Larsen cogió el micrófono y pulsó el botón de transmisión.
—Control del Mosa, Control del Mosa. Aquí el
Freya
.
Aunque él no podía saberlo, más de cincuenta oficinas diferentes recibieron la llamada. Cinco importantes servicios de información estaban a la escucha, captando el Canal Veinte en el éter con sus perfeccionados aparatos. Las palabras eran oídas y transmitidas simultáneamente a la Agencia de Seguridad Nacional de Washington, al SIS, al SDECE francés, a la BND de Alemania Federal, a la Unión Soviética y a los diversos servicios de Holanda, Bélgica y Suecia.
También había radiotelegrafistas navales a la escucha, y radioaficionados y periodistas. Una voz respondió desde el Anzuelo de Holanda:
—Freya
, aquí Control del Mosa. Hable, por favor. Thor Larsen leyó lo escrito en una hoja de papel.
—Soy el capitán Thor Larsen. Deseo hablar personalmente con el primer ministro de los Países Bajos.
Otra voz, hablando también inglés, llegó al barco desde el Anzuelo:
—Capitán Larsen, aquí Jan Grayling. Soy el primer ministro del reino de los Países Bajos. ¿Se encuentran bien?
En el
Freya
, Svoboda tapó el micro con la mano.
—Nada de preguntas —advirtió a Larsen—. Limítese a preguntar si está presente el embajador alemán, y que le den su nombre.
—Por favor, no haga preguntas, señor primer ministro.

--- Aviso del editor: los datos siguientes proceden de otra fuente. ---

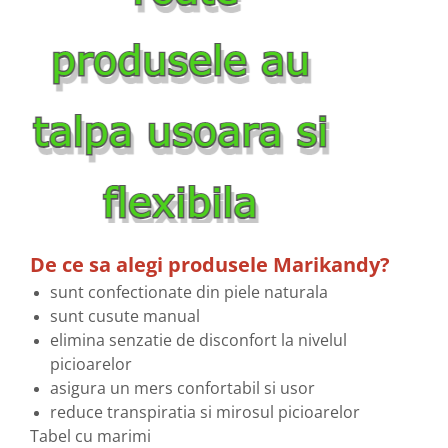
De ce sa alegi produsele Marikandy?
sunt confectionate din piele naturala
sunt cusute manual
elimina senzatie de disconfort la nivelul
picioarelor
asigura un mers confortabil si usor
reduce transpiratia si mirosul picioarelor
Tabel cu marimi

Me han prohibido contestarlas. ¿Está ahí el embajador de Alemania Federal?
En el Control del Mosa, pasaron el micrófono a Konrad Voss.
—Habla el embajador de la República Federal Alemana —dijo—. Me llamo Konrad Voss.
En el puente del
Freya
, Svoboda asintió con la cabeza a Larsen.
—Correcto —dijo—. Adelante; lea el mensaje.
Los siete hombres reunidos alrededor de la consola de Control del Mosa escucharon en silencio. Eran un primer ministro, un embajador, un psiquiatra, un ingeniero de radio —por si fallaba la transmisión—, Van Gelder, de la Junta del Puerto, y el oficial de guardia. Las comunicaciones con los otros barcos se habían pasado a un canal suplementario. Los dos magnetófonos giraban sin ruido. Se aumentó el volumen de la radio; la voz de Thor tronó en la habitación.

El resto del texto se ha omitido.